I grandi supermercati Coop hanno a cuore la cultura.
Nei loro immensi atrii, dove d’estate si rifugiano i pensionati che abitano nei
pressi per sottrarsi al caldo asfissiante della città, c’è spesso una stanzetta
che funziona da bibliotechina. I libri appartengono per lo più al genere
paccottiglia, perché per i direttori dei grandi magazzini e per i funzionari
comunali o di partito che gestiscono queste bibliotechine la cultura serve a riposare la
mente e a tenerla quieta, non certo ad affaticarla.
Su uno scaffale dove sono libri da portare
liberamente a casa (praticamente in regalo), ho trovato una raccolta di poesie.
Il volumetto assomiglia a cento, a mille altri volumetti di versi pubblicati a spese dell’autore, con poesie
ermetiche che sembrano prodotti liofilizzati, dove pochi elementi di una realtà
terra terra si mescolano a molti minutissimi frammenti verbali elaborati a
tavolino. La lingua italiana oscilla fra il diario della lavandaia e una panna
acida montata con parole e costrutti modernamente artificiosi. Questo libretto
ha attirato la mia attenzione solo per i nomi degli autori che hanno scritto la prefazione e la
postfazione.
Il primo è un docente universitario che riesce a
scrivere cinque paginette senza dire niente, se non generica fuffa (“La poesia arriva così a collimare con un
afflato quasi profetico, come testimonianza del proprio tempo, anche di quello
rivissuto nella memoria , nella capacità eccezionale di fermare il presente nei
colori di una tavolozza proposta senza risparmio…”, ecc. ecc.).
L’autore della postfazione è un insegnante, oggi
ottantenne, che da parecchi decenni tiene il campo nell’area provinciale come
poeta, saggista, pittore, prolifico autore di prefazioni, conferenziere, organizzatore culturale e direttore di
collane editoriali: insomma un factotum al servizio delle istituzioni locali. Anche la sua postfazione è solo fuffa, però è una fuffa davvero
esilarante perché il nostro saggista si è impegnato a fondo dando tutto se
stesso.
“…
Tante cose la poetessa ha da dire, che il corpo della parola e la parola del
corpo colludono e collidono come in una sorta di lotta con l’angelo da cui
emerge – per necessità – un impeto catartico nel segno della sacertà della
poesia. Ma per rispondere, le sue
fondamenta leopardiane la riportano continuamente al dubbio, alla risposta che
pone altre domande, alla inquietudine animica assediante il logos che pure presidia
il cursus di questa scrittura…”.
Bisogna chiarire che la cultura dei mediocri è inconsistente non perché i mediocri intellettuali che la producono abbiano letto pochi libri o magari i più scadenti.

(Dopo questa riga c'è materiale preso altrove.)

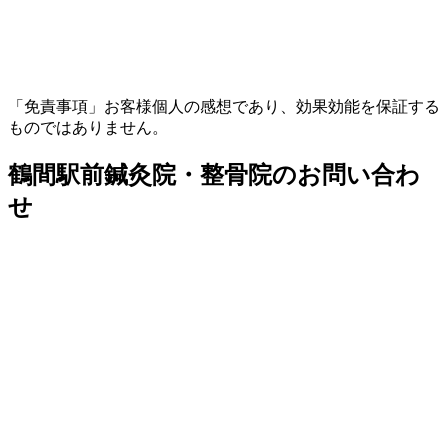
「免責事項」お客様個人の感想であり、効果効能を保証する
ものではありません。
鶴間駅前鍼灸院・整骨院のお問い合わ
せ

No. Essi hanno invece letto moltissimo e solo capolavori. I loro pensieri e i loro scritti sono mediocri perché sono meschini, o molto fiacchi, i loro sentimenti. E la loro meschinità o la loro fiacchezza d'animo sono irrimediabili. Ciò che colpisce è che
ci siano vaste cerchie di pubblico che mangiano solo il pane ammuffito (che evidentemente appare croccante e appena sfornato) preparato da questi ciarlatani, i quali alimentano un bel
giro di soldi e lusingano vanità e velleità culturali di masse di persone che sarebbero
più genuine e simpatiche se fossero rimaste analfabete. Questo immenso pubblico
si divide in tante sètte (gli acquosi e vacui democratici, i fanatici e severi ecologisti, le femministe
arrabbiate, ecc. ecc.) che potrebbero essere utilmente studiate da una équipe
di sociologi. Io rimango fedele alla concezione umanistica che vede unite strettamente cultura e
vita morale, perché penso che "uomo d'ingegno e uomo di carattere sono una sola cosa, che l’ingegno
è arricchimento morale dello spirito, e non capricciosa immaginazione e turpe
abilità di sofisti” (Luigi Russo). Non c’è cultura quando mancano queste qualità naturali, ma solo foglie secche, anzi velenose.